[Distutils] thoughts on distutils 1 & 2

has hengist.podd at virgin.net
Fri May 14 10:16:31 EDT 2004


Hello List,

Very quiet here, so thought I would toss in some notes I've been 
making regarding Python's module system, the current DistUtils 1.x 
and some of the proposals I've seen for Distutils 2. These notes are 
very rough so I dunno how much sense they'll make to anyone else in 
their current state, but I figure it's better to pitch them in to 
find out if there's any interest in discussing them further than 
spend time polishing them if there isn't.

Let us know what you think, and we can take it from there if folk are 
interested.

Regards,

has

-------

Issues:

http://www.python.org/cgi-bin/moinmoin/DistUtils20 states:

	"The ultimate goal: Must be backwards-compatible with 
existing setup.py scripts."

This is both a red herring and likely recipe for DU2 becoming a big 
ball of mud before it's even out the door...

- Compatibility for existing setup.py scripts can easily be ensured 
by retaining DU1. DU1 should be declared at end of its development 
life. DU1 API may eventually be re-implemented on top of DU2, 
allowing DU1 core to be ditched to reduce maintenance cost. Deprecate 
DU1 API.

- DU1 doesn't scale down as well as it could/should. Doesn't scale up 
as well as it could/should. Current DU2 proposals don't seem to 
address these points, seeking only to add new material on top rather 
than reexamine/reevaluate existing architecture. Some current DU2 
proposals smack of rampant architecture astronomy, lacking sufficient 
evaluation of their potential cost or whether the same goals could be 
achieved through other, simpler means.

- DU2 provides an opportunity to review everything learnt over course 
of DU1 development and do it better. DU1 development has stagnated 
under its own weight. DU1 architecture is a rat's nest. Not a good 
base to build DU2 on. Better to design afresh: assemble list 
representative range of use cases and their relative frequencies in 
real-world use, determine "ideal" solution, determine "practical" 
solution. "Practical" solution = "ideal" solution minus anything that 
would prove too disruptive to Python, or too expensive for the 
benefits it'd provide, or where existing material from DU1 could be 
leveraged in at less cost than reimplementing from scratch.

-------

Recommend:

- Before adding new features/complexity, refactor current _design_ to 
simplify it as much as possible. Philosophy here is much more 
hands-off than DU1; less is more; power and flexibility through 
simplicity: make others (filesystem, generic tools, etc.) do as much 
of the work as possible; don't create dependencies.

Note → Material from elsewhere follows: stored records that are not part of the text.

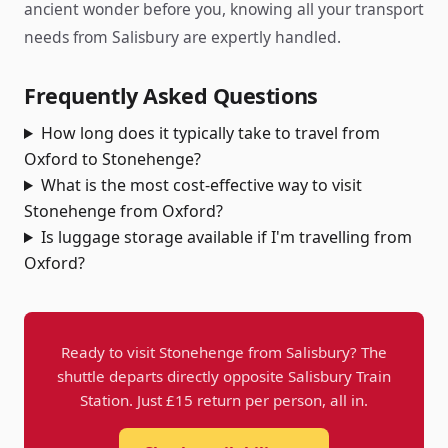
ancient wonder before you, knowing all your transport
needs from Salisbury are expertly handled.
Frequently Asked Questions
How long does it typically take to travel from
Oxford to Stonehenge?
What is the most cost-effective way to visit
Stonehenge from Oxford?
Is luggage storage available if I'm travelling from
Oxford?
Ready to visit Stonehenge from Salisbury? The
shuttle departs directly opposite Salisbury Train
Station. Just £15 return per person, all in.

-- e.g. c.f. Typical OS X application installation procedure (mount 
disk image and copy single application package to Applications 
folder; no special tools/actions required) versus typical Windows 
installation procedure (run InstallShield to put lots of bits into 
various locations, update Registry, etc.) or typical Unix 
installation procedure (build everything from source, then move into 
location). Avoiding overreliance on rigid semi-complex procedures 
will allow DU2 to scale down very well and provide more flexibility 
in how it scales up.


- Eliminate DU1's "Swiss Army" tendencies. Separate the build, 
install and register procedures for higher cohesion and lower 
coupling. This will make it much easier to refactor design of each in 
turn.

- Every Python module should be distributed, managed and used as a 
single folder containing ALL resources relating to that module: 
sub-modules, extensions, documentation (bundled, generated, etc.), 
tests, examples, etc. (Note: this can be done without affecting 
backwards-compatibility, which is important.) Similar idea to OS X's 
package scheme, where all resources for [e.g.] an application are 
bundled in a single folder, but less formal (no need to hide package 
contents from user).


- Question: is there any reason why modules should not be installable 
via simple drag-n-drop (GUI) or mv (CLI)? A standard policy of "the 
package IS the module" (see above) would allow a good chunk of both 
existing and proposed DU "features" to be gotten rid of completely 
without any loss of "functionality", greatly simplifying both build 
and install procedures.

--Replace current system where user must explicitly state what they 
want included with one where user need only state what they want 
excluded. Simpler and less error-prone; fits better with user 
expectations (meeting the most common requirement should require 
least amount of work, ideally none). Manifest system would no longer 
be needed (good riddance). Most distributions could be created simply 
by zipping/tar.gzipping the module folder and all its contents, minus 
any .pyc and [for source-only extension distributions] .so files.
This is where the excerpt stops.